Monti e il ministro Fornero presentano «una riforma storica per il mercato del lavoro»
«Vi mostro i contenuti del decreto…ho detto decreto? Volevo dire disegno di legge». Inizia con una gaffe che ha gelato la sala stampa l’intervento del Ministro Elsa Fornero volto a spiegare i contenuti della riforma del lavoro, ora in mano al Presidente della Repubblica. Il Presidente del Consiglio ha definito il lavoro svolto in questi giorni tra le parti sociali e i segretari di partito Alfano, Bersani e Casini, come «una riforma storica». Il ministro ha subito premesso che «la riforma è scritta per gli anni futuri e non in una logica di breve termine» e ha poi ammesso che, se fosse stata scritta in un momento migliore per l’economia italiana, sarebbe stato meglio. Ma in tempi più sereni non si sarebbe mai portato a compimento un tale cambiamento: «nella difficoltà bisogna trovare la forza di cambiare».

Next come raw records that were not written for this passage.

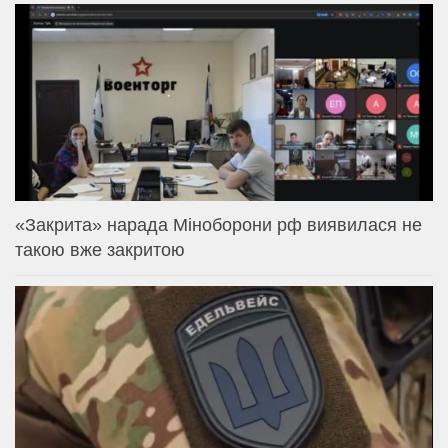
«Закрита» нарада Міноборони рф виявилася не
такою вже закритою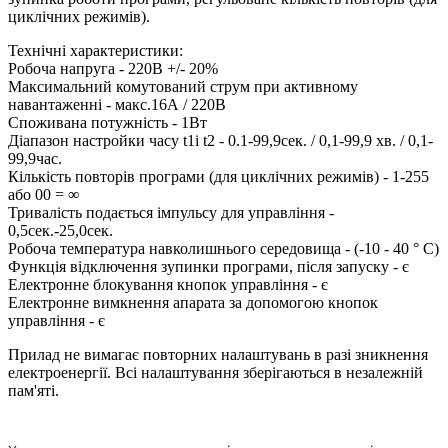
циклічних режимів).
Технічні характеристики:
Робоча напруга - 220В +/- 20%
Максимальний комутований струм при активному
навантаженні - макс.16А / 220В
Споживана потужність - 1Вт
Діапазон настройки часу t1і t2 - 0.1-99,9сек. / 0,1-99,9 хв. / 0,1-
99,9час.
Кількість повторів програми (для циклічних режимів) - 1-255
або 00 = ∞
Тривалість подається імпульсу для управління -
0,5сек.-25,0сек.
Робоча температура навколишнього середовища - (-10 - 40 ° С)
Функція відключення зупинки програми, після запуску - є
Електронне блокування кнопок управління - є
Електронне вимкнення апарата за допомогою кнопок
управління - є
Прилад не вимагає повторних налаштувань в разі зникнення
електроенергії. Всі налаштування зберігаються в незалежній
пам'яті.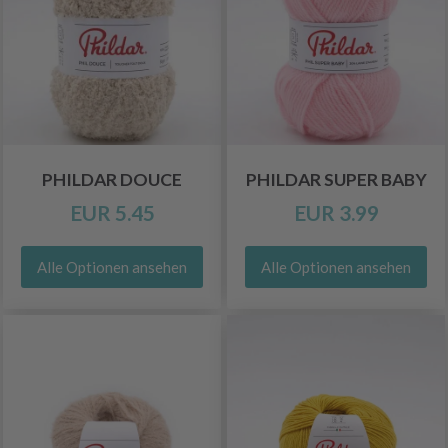
PHILDAR DOUCE
PHILDAR SUPER BABY
EUR 5.45
EUR 3.99
Alle Optionen ansehen
Alle Optionen ansehen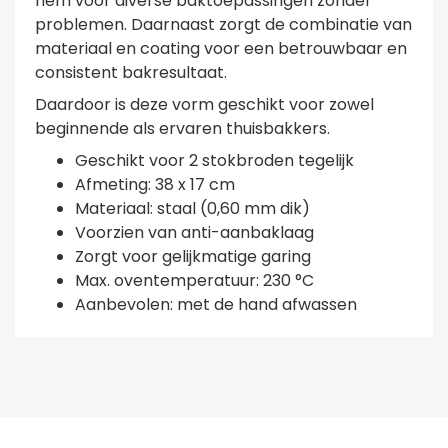
hem voor diverse baktoepassingen zonder
problemen. Daarnaast zorgt de combinatie van
materiaal en coating voor een betrouwbaar en
consistent bakresultaat.
Daardoor is deze vorm geschikt voor zowel
beginnende als ervaren thuisbakkers.
Geschikt voor 2 stokbroden tegelijk
Afmeting: 38 x 17 cm
Materiaal: staal (0,60 mm dik)
Voorzien van anti-aanbaklaag
Zorgt voor gelijkmatige garing
Max. oventemperatuur: 230 °C
Aanbevolen: met de hand afwassen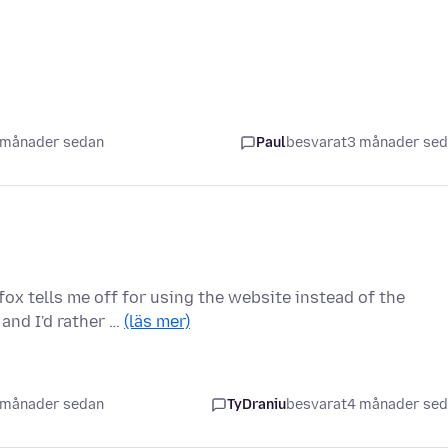
 månader sedan
Paul
besvarat
3 månader se
ox tells me off for using the website instead of the
 and I'd rather …
(läs mer)
 månader sedan
TyDraniu
besvarat
4 månader se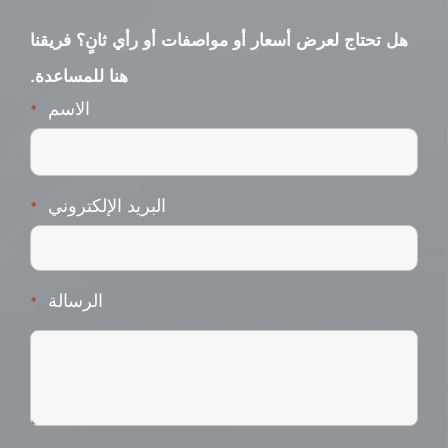
هل تحتاج لعرض أسعار أو مواصفات أو رأي ثانٍ؟ فريقنا
هنا للمساعدة.
الاسم
*
البريد الإلكتروني
*
الرسالة
*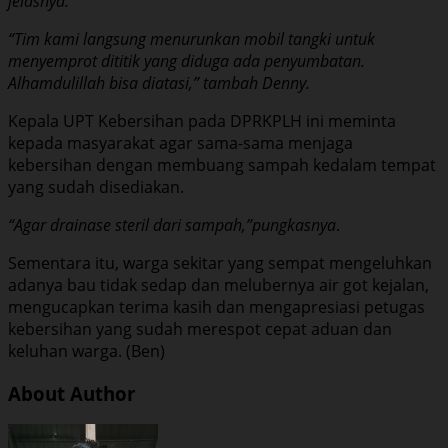
jelasnya.
“Tim kami langsung menurunkan mobil tangki untuk
menyemprot dititik yang diduga ada penyumbatan.
Alhamdulillah bisa diatasi,” tambah Denny.
Kepala UPT Kebersihan pada DPRKPLH ini meminta
kepada masyarakat agar sama-sama menjaga
kebersihan dengan membuang sampah kedalam tempat
yang sudah disediakan.
“Agar drainase steril dari sampah,”pungkasnya
.
Sementara itu, warga sekitar yang sempat mengeluhkan
adanya bau tidak sedap dan melubernya air got kejalan,
mengucapkan terima kasih dan mengapresiasi petugas
kebersihan yang sudah merespot cepat aduan dan
keluhan warga. (Ben)
About Author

La prima parte dell’intervento ha riguardato i contratti: la modalità tipica dei rapporti tra datore e dipendente viene confermata nella forma di lavoro subordinato a tempo indeterminato. Ci sono due fasi per garantire la stabilità. La prima fase riguarda l’apprendistato, predisposto per garantire delle modalità flessibili d’ingresso nel mercato, e una seconda fase dove si viene introdotti all’assunzione senza limiti temporali di collaborazione, ma con una flessibilità in uscita. «Nel passato – ha spiegato il Ministro – la flessibilità non è stata ben impiegata e si è sviluppato un mercato del lavoro duale: da una parte un eccesso di garanzie dall’altra una completa mancanza». Sul contratto a tempo determinato, Elsa Fornero ha affermato che «non sempre è così negativo e va liberato dal cosiddetto causalone», ma nello stesso tempo ha ribadito che «il lavoro temporaneo è un fattore produttivo e si paga, quindi costerà di più».
Capitolo art. 18, o meglio detto della flessibilità in uscita. Per Elsa Fornero la rigidità dei flussi in entrata e in uscita nel contesto lavorativo favorisce la fuga delle aziende italiane verso l’estero e minaccia l’investimento estero nel nostro paese: «L’articolo 18 è stata una grande conquista, ma il mondo nel frattempo è cambiato». Ribadita la possibilità per il datore di lavoro di licenziare non solo per giusta causa, ma anche per motivi economici, nel disegno di legge ritorna la possibilità per il lavoratore di essere reintegrato a discrezione del giudice che valuterà, nel caso d’insussistenza delle motivazione, la possibilità del reintegro o di un indennizzo tra le 12 e le 24 mensilità. Un passo indietro quello del Governo, che nella versione originale prevedeva solo la possibilità delle pene pecuniarie comprese tra le 15 e le 27 mensilità. Confermata la sostituzione degli ammortizzatori sociali con l’Aspi: un’assicurazione con criteri più flessibili per coloro che perderanno il posto di lavoro. «L’Aspi sarà per tutti e avrà una durata inferiore perché bisognerà lavorare sul reinserimento occupazionale e non sull’abbandono a sè stessi dei lavoratori in cambio di un’indennità protratta magari per anni».